According to Kemp, Port Burdock had only one inn. His directions led the Society, Victor, the Time Traveller, and Gwen to a surprisingly large yet ramshackle building roughly a mile from the docks. The paint on the window frames was chipped, and the snow-covered shingles looked as grey and weather-worn as all the other buildings they had passed.
The sign that hung above the door creaked in the wind; the paint was faded and the metal rusted over, but the name was legible enough: The Albatross. Whether it was meant to be a blessing or a curse, Mycroft could not say for certain.
The lobby inside was just as bleak as the outside. The walls were devoid of any decoration except for a couple faded photographs of the docks, which seemed to have been hung as a halfhearted attempt to brighten the place up. The windows were covered in a layer of dust, as were the rickety chairs, tables, and the railing of the staircase leading to the upper floors.
Behind the front desk slouched a short, round old woman with an expression of utter boredom on her face. Upon hearing the door open, her eyes flicked up almost reflexively. She then did a double take once she realized that eight people had indeed walked into the inn on purpose, and hastily straightened up.
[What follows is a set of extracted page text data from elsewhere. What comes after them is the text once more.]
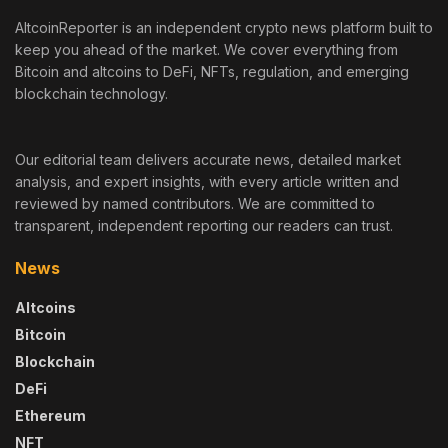
AltcoinReporter is an independent crypto news platform built to
keep you ahead of the market. We cover everything from
Bitcoin and altcoins to DeFi, NFTs, regulation, and emerging
blockchain technology.
Our editorial team delivers accurate news, detailed market
analysis, and expert insights, with every article written and
reviewed by named contributors. We are committed to
transparent, independent reporting our readers can trust.
News
Altcoins
Bitcoin
Blockchain
DeFi
Ethereum
NFT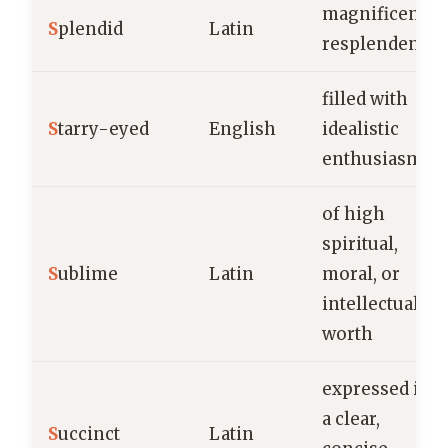
magnificent,
S
plendid
Latin
resplendent
filled with
S
tarry-eyed
English
idealistic
enthusiasm
of high
spiritual,
S
ublime
Latin
moral, or
intellectual
worth
expressed in
a clear,
S
uccinct
Latin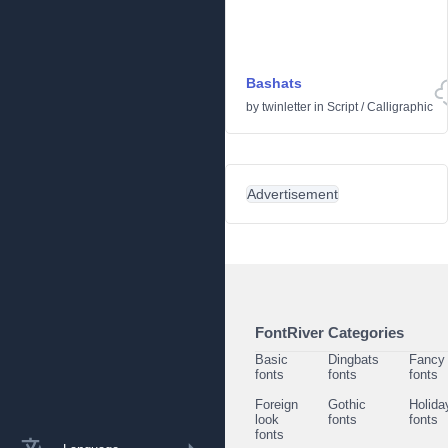
Bashats
by
twinletter
in
Script
/
Calligraphic
Advertisement
FontRiver Categories
Basic
Dingbats
Fancy
fonts
fonts
fonts
Foreign
Gothic
Holida
look
fonts
fonts
fonts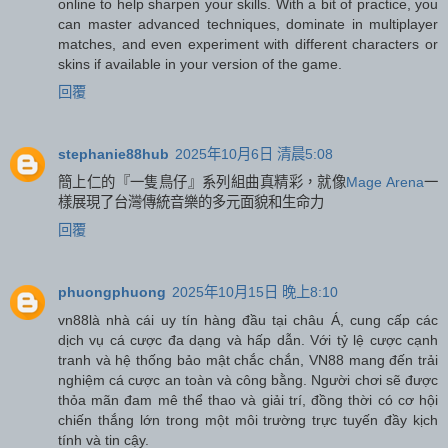
online to help sharpen your skills. With a bit of practice, you
can master advanced techniques, dominate in multiplayer
matches, and even experiment with different characters or
skins if available in your version of the game.
回覆
stephanie88hub
2025年10月6日 清晨5:08
簡上仁的『一隻鳥仔』系列組曲真精彩，就像
Mage Arena
一
樣展現了台灣傳統音樂的多元面貌和生命力
回覆
phuongphuong
2025年10月15日 晚上8:10
vn88
là nhà cái uy tín hàng đầu tại châu Á, cung cấp các
dịch vụ cá cược đa dạng và hấp dẫn. Với tỷ lệ cược cạnh
tranh và hệ thống bảo mật chắc chắn, VN88 mang đến trải
nghiệm cá cược an toàn và công bằng. Người chơi sẽ được
thỏa mãn đam mê thể thao và giải trí, đồng thời có cơ hội
chiến thắng lớn trong một môi trường trực tuyến đầy kịch
tính và tin cậy.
“Eight rooms, please,” Mycroft said, walking up to the desk. The innkeeper nodded, her glazed eyes scanning the money halfheartedly to make sure it was the proper sum, then handed him a ring of keys.
Passing out the keys and dropping their luggage off in their respective rooms took less than five minutes. Finding Kemp’s house took even less time. The manor loomed over the port from its place atop a steep hill, visible even from the docks. Kemp, Mycroft knew, was not fond of visitors unless strictly necessary, and even less so of the residents of Port Burdock, whom the scientist had described to Mycroft as “superstitious half-wits.” His disdain for the townsfolk was made even more evident by the fact that the only path up to his house was rather overgrown.
The eight stragglers were admitted inside by the footman and led into the dining room, where they found the rest of the Society and the House gathered around the dining table.
As Mycroft took the empty chair next to Sherlock, there came a thud and a curse. Behind him, Kemp was struggling to maneuver a massive evidence board through the door. Edmund immediately leapt up to help him. Griffin snickered, then yelped as the Time Traveller kicked him under the table.
Once he and Edmund finally managed to drag the board into the room, Kemp turned towards the table. “This is the culmination of every piece of information we have been able to find regarding Thomas Marvel’s murder,” he said, gesturing to the web of newspaper clippings, documents, and photographs pinned to the board and connected by lengths of red string. “Most of the credit for obtaining it should be given to Mycroft and Utterson; I doubt we would have been able to obtain half as much had a lawyer and a government official not been part of the Society.” He nodded at the respective men. Mycroft mentally grimaced. Field work had never been his forte, but after joining the Society, he hadn’t been given much of a choice.
“Before his death, Marvel was the owner of an inn called The Invisible Man. With Griffin’s involvement no longer a possibility, we have narrowed our list down to four suspects.” Kemp pointed to a photograph of a dark-haired young woman. “Millie Cutter was the inn’s maid. From what we know, she is currently employed as a laundress and is working from her own home.”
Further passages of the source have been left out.